Program in Computational Biology and Bioinformatics, Yale University, Bass 432, 266 Whitney Avenue, New Haven, CT 06520, USA.
Science. 2010 Dec 24;330(6012):1775-87. doi: 10.1126/science.1196914. Epub 2010 Dec 22.
We systematically generated large-scale data sets to improve genome annotation for the nematode Caenorhabditis elegans, a key model organism. These data sets include transcriptome profiling across a developmental time course, genome-wide identification of transcription factor-binding sites, and maps of chromatin organization. From this, we created more complete and accurate gene models, including alternative splice forms and candidate noncoding RNAs. We constructed hierarchical networks of transcription factor-binding and microRNA interactions and discovered chromosomal locations bound by an unusually large number of transcription factors. Different patterns of chromatin composition and histone modification were revealed between chromosome arms and centers, with similarly prominent differences between autosomes and the X chromosome. Integrating data types, we built statistical models relating chromatin, transcription factor binding, and gene expression. Overall, our analyses ascribed putative functions to most of the conserved genome.

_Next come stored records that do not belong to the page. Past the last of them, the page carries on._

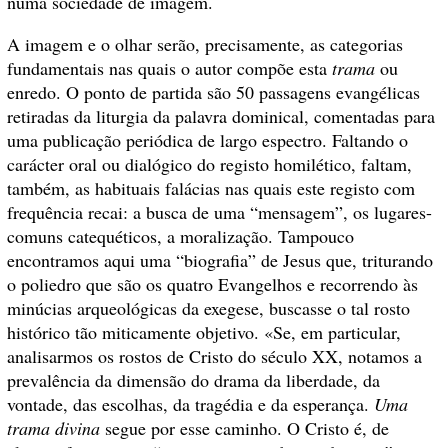
numa sociedade de imagem.
A imagem e o olhar serão, precisamente, as categorias
fundamentais nas quais o autor compõe esta
trama
ou
enredo. O ponto de partida são 50 passagens evangélicas
retiradas da liturgia da palavra dominical, comentadas para
uma publicação periódica de largo espectro. Faltando o
carácter oral ou dialógico do registo homilético, faltam,
também, as habituais falácias nas quais este registo com
frequência recai: a busca de uma “mensagem”, os lugares-
comuns catequéticos, a moralização. Tampouco
encontramos aqui uma “biografia” de Jesus que, triturando
o poliedro que são os quatro Evangelhos e recorrendo às
minúcias arqueológicas da exegese, buscasse o tal rosto
histórico tão miticamente objetivo. «Se, em particular,
analisarmos os rostos de Cristo do século XX, notamos a
prevalência da dimensão do drama da liberdade, da
vontade, das escolhas, da tragédia e da esperança.
Uma
trama divina
segue por esse caminho. O Cristo é, de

我们系统性地生成了大规模数据集,以改进线虫秀丽隐杆线虫的基因组注释,这是一种重要的模式生物。这些数据集包括发育时间过程中的转录组分析、转录因子结合位点的全基因组鉴定以及染色质组织图谱。由此,我们创建了更完整和准确的基因模型,包括选择性剪接形式和候选非编码 RNA。我们构建了转录因子结合和 microRNA 相互作用的层次网络,并发现了大量转录因子结合的染色体位置。在染色体臂和中心之间揭示了不同的染色质组成和组蛋白修饰模式,常染色体和 X 染色体之间也存在类似的显著差异。通过整合不同的数据类型,我们构建了与染色质、转录因子结合和基因表达相关的统计模型。总的来说,我们的分析将保守基因组的大部分赋予了假定的功能。